Sydney sighed and tried not to show the wave of dizziness that flooded over him. "When we head back to our seats," he promised in a weak voice, "I'll bring it to you then."
She nodded silently, and then doubled over again. When the long spate of retching passed, she looked over at the silhouette of her old friend in the narrow space between the metal sheets. "You know you don't have to…"
"I know…" he answered, wiping his face down with his hand and wishing that simple act would help restore his equilibrium. "I'd rather, though – unless you don't want me here…"
"No…" This time it was Miss Parker's voice that sounded weak – and she flinched hearing it and knowing how it violated her sense of propriety and independence to have to admit that she genuinely needed Sydney to at least be near. "Don't go…"
"I'm not going anywhere," he promised, knowing it to be more a statement of his own inabilities than reassurance, but unwilling to let her know that. "Are you sure you don't want a blanket out there?"
"No." The refusal was a little stronger, more certain of itself. "I don't want to get it soiled. Oh, damn!" There was the sound of scrambling all of a sudden – and the faint outline of Miss Parker's body suddenly disappeared from view.
"Parker?" Sydney called out in concern. "Parker!"
"I'm OK," her voice floated back to him in a little bit. "I just… This bug hits the intestines as well, it seems…"
"Oh." It was more information than he needed, but it at least disarmed his greater distress on her behalf. Sydney relaxed and leaned once more against the fuselage, pulling his blanket a little tighter about his upper body and trying not to pay much attention to the fact that his left hand was losing feeling in the fingers. He could still move his fingers, and his hand would more or less do as he wanted it to do – and there was little he could do to improve the situation. It wasn't frostbite or blood loss. It was probably nerve damage – and he really didn't want to think about the kind of injury that would have caused it to behave that way.

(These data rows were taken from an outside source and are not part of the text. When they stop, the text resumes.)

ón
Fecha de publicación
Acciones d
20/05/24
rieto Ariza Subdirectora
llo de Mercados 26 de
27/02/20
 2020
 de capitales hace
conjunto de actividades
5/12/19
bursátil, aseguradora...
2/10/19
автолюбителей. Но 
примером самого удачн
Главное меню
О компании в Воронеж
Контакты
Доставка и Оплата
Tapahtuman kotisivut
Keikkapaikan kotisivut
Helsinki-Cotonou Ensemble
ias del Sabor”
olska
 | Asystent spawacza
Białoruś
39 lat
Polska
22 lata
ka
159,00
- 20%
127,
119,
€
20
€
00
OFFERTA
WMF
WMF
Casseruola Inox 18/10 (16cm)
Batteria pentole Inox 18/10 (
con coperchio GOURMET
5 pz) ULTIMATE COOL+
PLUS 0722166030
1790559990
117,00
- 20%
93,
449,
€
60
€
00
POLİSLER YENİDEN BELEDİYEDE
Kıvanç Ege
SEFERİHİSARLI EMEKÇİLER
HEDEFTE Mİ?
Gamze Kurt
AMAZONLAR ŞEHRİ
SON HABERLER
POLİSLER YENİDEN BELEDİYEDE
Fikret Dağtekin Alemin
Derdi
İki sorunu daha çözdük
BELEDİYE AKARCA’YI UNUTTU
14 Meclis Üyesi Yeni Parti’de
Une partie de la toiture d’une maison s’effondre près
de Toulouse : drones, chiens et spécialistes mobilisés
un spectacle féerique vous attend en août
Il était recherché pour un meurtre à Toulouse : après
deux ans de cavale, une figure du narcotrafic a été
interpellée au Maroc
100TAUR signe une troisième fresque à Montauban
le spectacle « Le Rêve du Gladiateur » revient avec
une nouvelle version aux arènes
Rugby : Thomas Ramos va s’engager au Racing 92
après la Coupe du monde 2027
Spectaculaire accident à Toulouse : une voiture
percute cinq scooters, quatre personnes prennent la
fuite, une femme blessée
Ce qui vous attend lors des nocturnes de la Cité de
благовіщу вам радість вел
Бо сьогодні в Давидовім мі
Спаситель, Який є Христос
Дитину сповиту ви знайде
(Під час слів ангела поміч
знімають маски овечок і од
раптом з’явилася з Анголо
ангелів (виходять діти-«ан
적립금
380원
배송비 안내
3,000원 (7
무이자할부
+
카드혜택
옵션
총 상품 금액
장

It seemed like he waited forever, leaning against that cold sheet of metal and insulation – and he was certain that Miss Parker wasn't any more thrilled at the time it took her to finish what she'd needed to do. Finally, however, he heard a rather diminished, "Syd? I could use some help…"
He opened his eyes and pushed away from the fuselage into her general direction again, feeling his way along, only to be met by a thin and obviously shaking Miss Parker halfway to the suitcase. "What…"
"I can't zip them with only one hand," she murmured in a voice that came from the depths of humiliation. "My pants, I mean. I got them up…"
He moved his arms around her and patiently manipulated the zipper of her storm-dampened trousers back up to the waistband without a word. As he did, she leaned into him – hard. "There," he said when finished, "all fixed." He wrapped an arm about her waist, as much to steady himself as to support her. "Ready to go back to our seats?"
She nodded. "For the time being. I covered… that… best I could… Oh, God!" Her stomach spasmed yet again, and she needed the support his arm afforded her to keep from falling down.
"Don't worry about that now," he reassured her as he waited until she was once more upright in his grasp and then led her carefully back over the obstacle course that was the back end of the cabin until they were at their seat again. "Sit down now, and then you can put your head in my lap…"
"The briefcase," she reminded him, pointing. "Sydney…"
The old man sighed and handed her into her seat. She was right, however – having somebody else – like little Emily – discover the gun in the briefcase didn't lead to a very positive image of the future. "All right – wait here."
He picked his way with care around the metal hearth with its simmering log that still erupted with low flames from time to time until he was at the pile of luggage. She'd been right – it was her briefcase all right. A small brass plate near the closures announced "Parker" – something he'd seen a million times before in his association with her. He bent to reach for the handle and very nearly fell into the pile of suitcases when his sense of balance momentarily abandoned him.
"Syd!" he heard her hiss. "You OK?"
He grunted at her, grit his teeth, grabbed for the handle and straightened up again once he had it firmly in hand. It took a moment the world to finally stop tipping at odd angles, and then he was making his way back around the hearth.
"I need to sit down," he demanded, handing her the briefcase and then landing hard in the seat next to her.
"Damn it, you've got more wrong than just a headache and double vision, haven't you?" she asked quietly and intensely. "Why the hell didn't you say something?"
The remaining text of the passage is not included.